Court Opinion

ID: 3021714
Source: CourtListenerOpinion
Date Created: 2015-10-13 22:25:19.21385+00
Date Added: 2024-06-11T15:03:40.797555
License: Public Domain

United States Court of Appeals
                             FOR THE EIGHTH CIRCUIT
                                    _____________

                                    No. 98-2365EM
                                    _____________

United States of America,                 *
                                          *
                    Appellee,             * Appeal from the United States
                                          * District Court for the Eastern
      v.                                  * District of Missouri.
                                          *
Stephen Jones,                            *       [UNPUBLISHED]
                                          *
                    Appellant.            *
                                    _____________

                             Submitted: November 17, 1998
                                 Filed: November 27, 1998
                                   _____________

Before RICHARD S. ARNOLD and FAGG, Circuit Judges, and DAWSON,* District
      Judge.
                           _____________

PER CURIAM.

       A jury convicted Stephen Jones of possession of cocaine base with the intent to
distribute.
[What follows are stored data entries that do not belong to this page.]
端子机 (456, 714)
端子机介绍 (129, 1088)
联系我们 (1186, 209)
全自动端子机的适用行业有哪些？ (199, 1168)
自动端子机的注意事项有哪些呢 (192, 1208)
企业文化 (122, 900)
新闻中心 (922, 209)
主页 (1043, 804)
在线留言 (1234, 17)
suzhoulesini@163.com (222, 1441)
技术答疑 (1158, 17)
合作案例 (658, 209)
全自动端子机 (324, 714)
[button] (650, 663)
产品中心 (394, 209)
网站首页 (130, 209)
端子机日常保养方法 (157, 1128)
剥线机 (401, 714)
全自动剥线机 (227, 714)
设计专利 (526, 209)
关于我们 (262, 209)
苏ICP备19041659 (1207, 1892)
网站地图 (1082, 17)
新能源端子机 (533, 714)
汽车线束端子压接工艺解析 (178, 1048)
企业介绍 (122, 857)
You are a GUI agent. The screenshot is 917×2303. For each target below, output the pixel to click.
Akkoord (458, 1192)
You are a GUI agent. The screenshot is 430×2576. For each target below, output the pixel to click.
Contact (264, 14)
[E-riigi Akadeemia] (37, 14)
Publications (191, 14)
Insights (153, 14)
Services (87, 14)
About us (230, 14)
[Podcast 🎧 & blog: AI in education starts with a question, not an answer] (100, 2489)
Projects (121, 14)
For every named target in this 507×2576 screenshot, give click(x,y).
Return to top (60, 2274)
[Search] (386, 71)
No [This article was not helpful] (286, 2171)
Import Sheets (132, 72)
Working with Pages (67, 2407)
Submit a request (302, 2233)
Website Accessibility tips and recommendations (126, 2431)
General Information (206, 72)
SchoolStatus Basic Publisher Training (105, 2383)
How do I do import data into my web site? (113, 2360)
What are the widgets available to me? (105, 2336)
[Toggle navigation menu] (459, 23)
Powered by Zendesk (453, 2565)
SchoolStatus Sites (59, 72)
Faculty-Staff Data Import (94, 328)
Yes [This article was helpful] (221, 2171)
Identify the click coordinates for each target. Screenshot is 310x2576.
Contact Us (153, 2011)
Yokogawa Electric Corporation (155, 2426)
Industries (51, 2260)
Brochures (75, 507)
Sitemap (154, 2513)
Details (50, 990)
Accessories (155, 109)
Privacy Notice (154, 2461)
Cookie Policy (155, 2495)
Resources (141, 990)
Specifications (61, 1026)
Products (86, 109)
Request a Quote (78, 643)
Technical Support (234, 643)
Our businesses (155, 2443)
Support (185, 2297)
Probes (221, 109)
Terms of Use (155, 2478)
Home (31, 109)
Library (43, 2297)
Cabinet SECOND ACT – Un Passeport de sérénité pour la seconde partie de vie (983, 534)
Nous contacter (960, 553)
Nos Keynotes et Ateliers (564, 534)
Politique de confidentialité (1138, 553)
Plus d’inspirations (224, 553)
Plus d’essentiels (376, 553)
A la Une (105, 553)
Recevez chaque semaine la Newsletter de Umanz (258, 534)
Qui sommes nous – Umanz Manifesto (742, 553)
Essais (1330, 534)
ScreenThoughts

See 21 U.S.C. § 841(a)(1) (1994). Jones appeals, contending first that the
district court committed error by overruling Jones’s motion for acquittal at the close of
the Government’s case because the evidence was insufficient to prove Jones intended
to distribute the cocaine base in his possession at the time of his arrest. Jones failed to
renew his motion for acquittal at the close of all the evidence, and we thus review his

      *
        The Honorable Robert T. Dawson, United States District Judge for the Western
District of Arkansas, sitting by designation.
contention for plain error. See United States v. Wadena, 152 F.3d 831, 853 (8th Cir.
1998). The Government presented expert testimony that the amount of cocaine base
Jones possessed far exceeded an amount attributable to personal use and that the
packaging was consistent with distribution. This evidence, viewed in the light most
favorable to the Government, is sufficient to support the jury’s finding that Jones
intended to distribute the cocaine base. See United States v. Smith, 91 F.3d 1199, 1200-
01 (8th Cir. 1996). Thus, the district court did not commit error, plain or otherwise, in
overruling Jones’s motion for acquittal.

       Second, Jones contends the district court improperly admitted evidence of Jones’s
two earlier drug-related convictions because the prejudicial effect of this evidence
outweighed its probative value. See Fed. R. Evid. 403. The district court did not abuse
its discretion in admitting evidence of these earlier convictions to demonstrate
knowledge and intent and minimized any prejudicial impact by giving the jury an
appropriate limiting instruction. See United States v. Perkins, 94 F.3d 429, 435-36 (8th
Cir. 1996), cert. denied, 117 S. Ct. 1004 (1997).

      We affirm.

      A true copy.

             Attest:

                     CLERK, U.S. COURT OF APPEALS, EIGHTH CIRCUIT.